The excavator does not actually go into the pit, it always stays on top of the ore.

The cyanide level is correspondingly low, you have to work hard at even smelling its presence.

Keep in mind that OHS regulations must be adhered to, no one wants their project closed down through bad work practices.

In my years of vat leaching I have never even heard of anyone suffering accidental cyanide poisoning.

You respect cyanide but you do not fear it, you base your work practices around that approach.

Deano
 
An unexpected source of base and precious metals is often found in copper slag.

The early copper miners appeared to have two flaws in their smelting.

The first was that they did not know the best practices to follow when they smelted.

The second was that that they took the attitude of "there is plenty of rich ore available, if we do not get all of the metal recovered from the smelt it does not really matter, there is plenty more available".

This means that many of the early slags contain high levels of copper prills, most starting at 1% with some going up to 5% and more by weight.

Depending on the ore used, many of these prills had high gold levels up to 200 ppm.

The gold equalled the copper in value.

The cheapest way to recover these prills is by milling and gravity separation.

Generally it is not worth trying to mill to finer than all passing a 2mm screen.

Milling is done by sequenced jaw crushers with the final size obtained by choke feeding the last crusher.

Most of the prills are spherical but will still separate into a heavy concentrate on a well operated table.

Best table recovery is achieved if the milled slag is sized at 2mm and 0.5mm, these fractions are tabled separately.

Any prills left in the slag are not worth the cost of finer milling needed for liberation.

Ball or rod milling alters the prill shape and lowers the gravity recovery levels as well as costing more.

A general idea of what is available in a slag can be gotten by hand pulverising and then panning.

Deano
 
Ball or rod milling alters the prill shape and lowers the gravity recovery levels as well as costing more.

This is a descrete fact that can save someone starting out a lot of time and money, both on equipment and in time. It makes sense that a flattened bead would behave differently on the table, but to have first hand experience having doccumented that fact..... Well it is valuable!

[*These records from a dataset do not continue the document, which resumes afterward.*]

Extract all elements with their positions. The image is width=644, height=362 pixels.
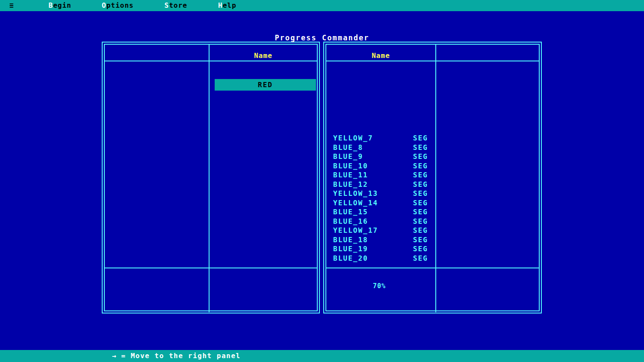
file-ext: SEG bbox=[413, 170, 428, 180]
file-name: BLUE_10 bbox=[333, 161, 368, 171]
menu-label-rest: ptions bbox=[106, 1, 134, 9]
file-ext: SEG bbox=[413, 244, 428, 254]
right-panel-column-divider bbox=[435, 45, 436, 312]
selected-file-red[interactable]: RED bbox=[215, 79, 316, 91]
file-name: BLUE_9 bbox=[333, 152, 363, 161]
file-name: BLUE_19 bbox=[333, 244, 368, 254]
status-hint-text: = Move to the right panel bbox=[121, 352, 240, 360]
file-ext: SEG bbox=[413, 152, 428, 161]
app-title: Progress Commander bbox=[0, 33, 644, 42]
left-panel-column-divider bbox=[209, 45, 210, 312]
right-panel-name-header: Name bbox=[326, 51, 435, 60]
menu-label-rest: tore bbox=[169, 1, 188, 9]
file-name: BLUE_16 bbox=[333, 217, 368, 226]
left-panel-name-header: Name bbox=[210, 51, 317, 60]
file-row[interactable]: BLUE_19 SEG bbox=[326, 244, 435, 254]
file-name: YELLOW_13 bbox=[333, 189, 378, 198]
menu-label-rest: elp bbox=[223, 1, 237, 9]
file-ext: SEG bbox=[413, 189, 428, 198]
file-ext: SEG bbox=[413, 143, 428, 152]
status-hint: →= Move to the right panel bbox=[112, 352, 240, 360]
file-ext: SEG bbox=[413, 217, 428, 226]
left-panel-footer-divider bbox=[105, 268, 317, 268]
right-arrow-icon: → bbox=[112, 352, 117, 360]
file-list: YELLOW_7 SEG BLUE_8 SEG BLUE_9 SEG BLUE_… bbox=[326, 134, 435, 263]
file-name: BLUE_20 bbox=[333, 254, 368, 263]
menu-item-store[interactable]: Store bbox=[164, 1, 187, 9]
right-panel[interactable]: Name YELLOW_7 SEG BLUE_8 SEG BLUE_9 SEG … bbox=[323, 42, 542, 313]
file-ext: SEG bbox=[413, 180, 428, 189]
file-ext: SEG bbox=[413, 134, 428, 143]
file-row[interactable]: BLUE_10 SEG bbox=[326, 161, 435, 171]
right-panel-footer-divider bbox=[326, 268, 539, 268]
file-name: YELLOW_17 bbox=[333, 226, 378, 235]
file-ext: SEG bbox=[413, 226, 428, 235]
file-name: BLUE_8 bbox=[333, 143, 363, 152]
progress-percent: 70% bbox=[323, 282, 435, 290]
file-row[interactable]: YELLOW_14 SEG bbox=[326, 198, 435, 208]
file-row[interactable]: BLUE_8 SEG bbox=[326, 143, 435, 152]
file-name: BLUE_15 bbox=[333, 207, 368, 217]
file-row[interactable]: BLUE_20 SEG bbox=[326, 254, 435, 263]
file-row[interactable]: BLUE_16 SEG bbox=[326, 217, 435, 226]
file-name: BLUE_18 bbox=[333, 235, 368, 245]
file-name: YELLOW_14 bbox=[333, 198, 378, 208]
status-bar: →= Move to the right panel bbox=[0, 350, 644, 362]
file-row[interactable]: BLUE_11 SEG bbox=[326, 170, 435, 180]
file-row[interactable]: BLUE_9 SEG bbox=[326, 152, 435, 161]
menu-hotkey: O bbox=[102, 1, 106, 9]
menu-bar: ≡ Begin Options Store Help bbox=[0, 0, 644, 11]
menu-item-help[interactable]: Help bbox=[218, 1, 237, 9]
left-panel-header-divider bbox=[105, 61, 317, 61]
file-row[interactable]: BLUE_12 SEG bbox=[326, 180, 435, 189]
file-ext: SEG bbox=[413, 254, 428, 263]
file-row[interactable]: YELLOW_17 SEG bbox=[326, 226, 435, 235]
file-row[interactable]: YELLOW_7 SEG bbox=[326, 134, 435, 143]
file-row[interactable]: BLUE_18 SEG bbox=[326, 235, 435, 245]
file-row[interactable]: YELLOW_13 SEG bbox=[326, 189, 435, 198]
menu-hotkey: B bbox=[49, 1, 53, 9]
file-ext: SEG bbox=[413, 207, 428, 217]
file-ext: SEG bbox=[413, 161, 428, 171]
hamburger-menu-icon[interactable]: ≡ bbox=[9, 2, 14, 9]
right-panel-header-divider bbox=[326, 61, 539, 61]
left-panel[interactable]: Name RED bbox=[102, 42, 320, 313]
menu-hotkey: S bbox=[164, 1, 169, 9]
menu-label-rest: egin bbox=[53, 1, 72, 9]
file-name: BLUE_12 bbox=[333, 180, 368, 189]
file-name: YELLOW_7 bbox=[333, 134, 373, 143]
file-name: BLUE_11 bbox=[333, 170, 368, 180]
file-ext: SEG bbox=[413, 235, 428, 245]
file-row[interactable]: BLUE_15 SEG bbox=[326, 207, 435, 217]
menu-item-options[interactable]: Options bbox=[102, 1, 134, 9]
menu-item-begin[interactable]: Begin bbox=[49, 1, 71, 9]
file-ext: SEG bbox=[413, 198, 428, 208]
menu-hotkey: H bbox=[218, 1, 223, 9]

Deano, you Aussie's are OK! Thank you.
 
While I was aqua regia digesting some ashed carbon I became curious as to exactly how much gold was co-precipitated with both the silver and lead present in the leach.

Both the silver and lead were, as expected, present as chlorides in solution in the aqua regia.

As the de-noxed aqua regia was allowed to cool down the silver and lead chlorides precipitated out of the solution and formed a layer on the bottom of the beaker.

There was enough of a density difference between the lead and silver chlorides that with extreme care a separation could be done on a super panner.

1 gram samples of each chloride were dissolved in separate fresh aqua regia solutions and the resulting warm solutions were analysed for silver, lead and gold.

The silver:gold ratio was 1:200, the lead gold ratio was also 1:200.

The gravity separation was surprisingly good in that the cross contamination between the lead and silver fractions was also in the ratio area of 1:200.

I suspect that there were also co-precipitation effects between the silver and lead chlorides.

A new artificial 1:1 blended sample of the gravity separated chlorides was treated to a dissolution of the silver chloride in sodium thiosulfate, this indicated the silver to gold ratio was around 220:1.

The lead chloride residue from the thiosulfate leach was analysed and showed a lead:gold ratio of 180:1.

It appeared that some of the gold released by the sodium thiosulfate dissolution of the silver chloride was adsorbed onto the lead chloride complexes.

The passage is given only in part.